-- Supplied entries follows --
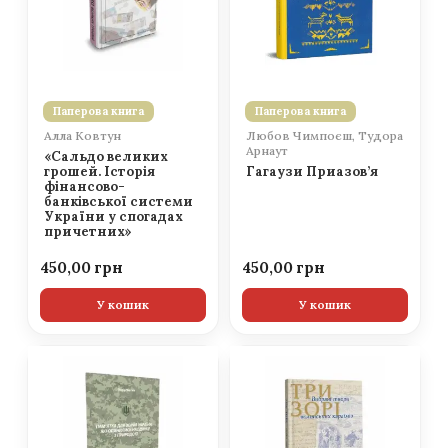
Паперова книга
Паперова книга
Алла Ковтун
Любов Чимпоєш, Тудора
Арнаут
«Сальдо великих
грошей. Історія
Гагаузи Приазов’я
фінансово-
банківської системи
України у спогадах
причетних»
450,00
450,00
У кошик
У кошик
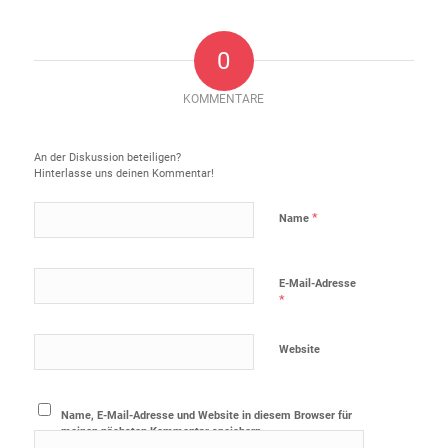
0
KOMMENTARE
Hinterlasse einen Kommentar
An der Diskussion beteiligen?
Hinterlasse uns deinen Kommentar!
*
Name
E-Mail-Adresse
*
Website
Name, E-Mail-Adresse und Website in diesem Browser für
meinen nächsten Kommentar speichern.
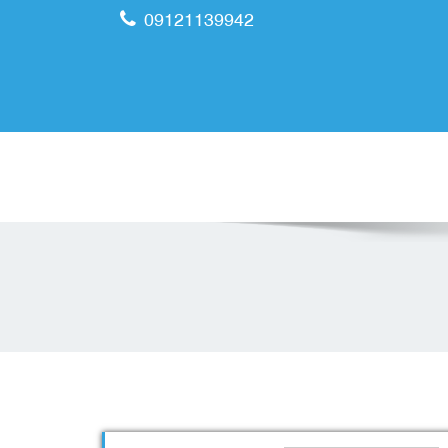
09121139942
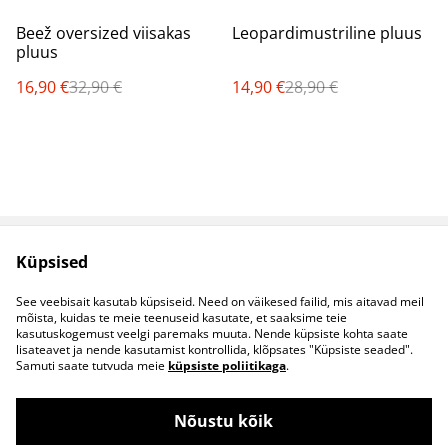
%
%
Beež oversized viisakas
Leopardimustriline pluus
pluus
16,90 €
32,90 €
14,90 €
28,90 €
Küpsised
Müügitingimused
Privaatsuspoliitika
Küpsised
Kontaktid
See veebisait kasutab küpsiseid. Need on väikesed failid, mis aitavad meil
B2B koostöö
mõista, kuidas te meie teenuseid kasutate, et saaksime teie
kasutuskogemust veelgi paremaks muuta. Nende küpsiste kohta saate
lisateavet ja nende kasutamist kontrollida, klõpsates "Küpsiste seaded".
Samuti saate tutvuda meie
küpsiste poliitikaga
.
Nõustu kõik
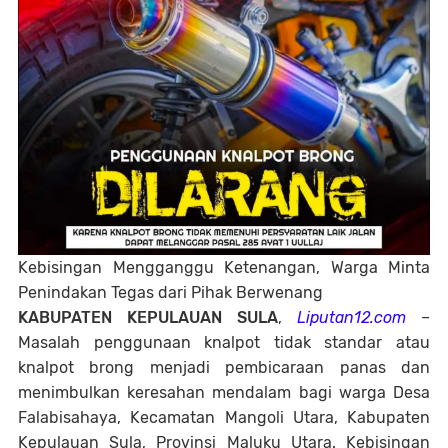
Kebisingan Mengganggu Ketenangan, Warga Minta
Penindakan Tegas dari Pihak Berwenang
KABUPATEN KEPULAUAN SULA
,
Liputan12.com
–
Masalah penggunaan knalpot tidak standar atau
knalpot brong menjadi pembicaraan panas dan
menimbulkan keresahan mendalam bagi warga Desa
Falabisahaya, Kecamatan Mangoli Utara, Kabupaten
Kepulauan Sula, Provinsi Maluku Utara. Kebisingan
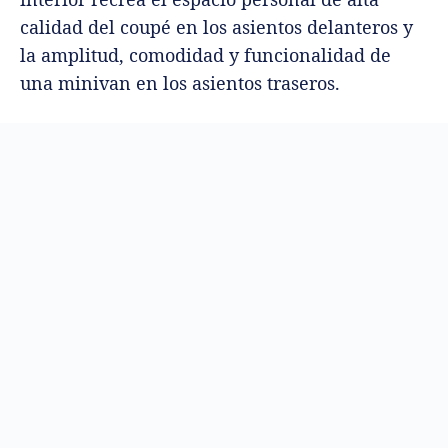
calidad del coupé en los asientos delanteros y
la amplitud, comodidad y funcionalidad de
una minivan en los asientos traseros.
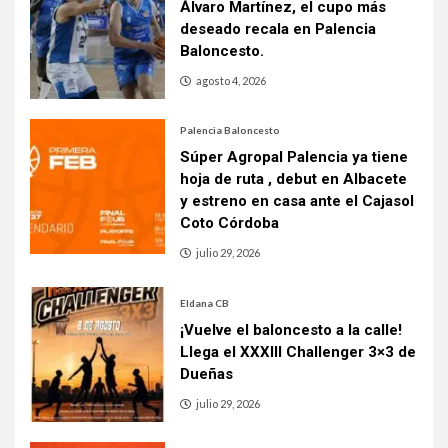
Álvaro Martínez, el cupo más
deseado recala en Palencia
Baloncesto.
agosto 4, 2026
Palencia Baloncesto
Súper Agropal Palencia ya tiene
hoja de ruta , debut en Albacete
y estreno en casa ante el Cajasol
Coto Córdoba
julio 29, 2026
Eldana CB
¡Vuelve el baloncesto a la calle!
Llega el XXXIII Challenger 3×3 de
Dueñas
julio 29, 2026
-- Supplied entries concluded --
**Exercise instructions:**
Lines of the material in which the word "Name" occurs are to be copied out.

**Task solution:**
Name
Name, E-Mail-Adresse und Website in diesem Browser für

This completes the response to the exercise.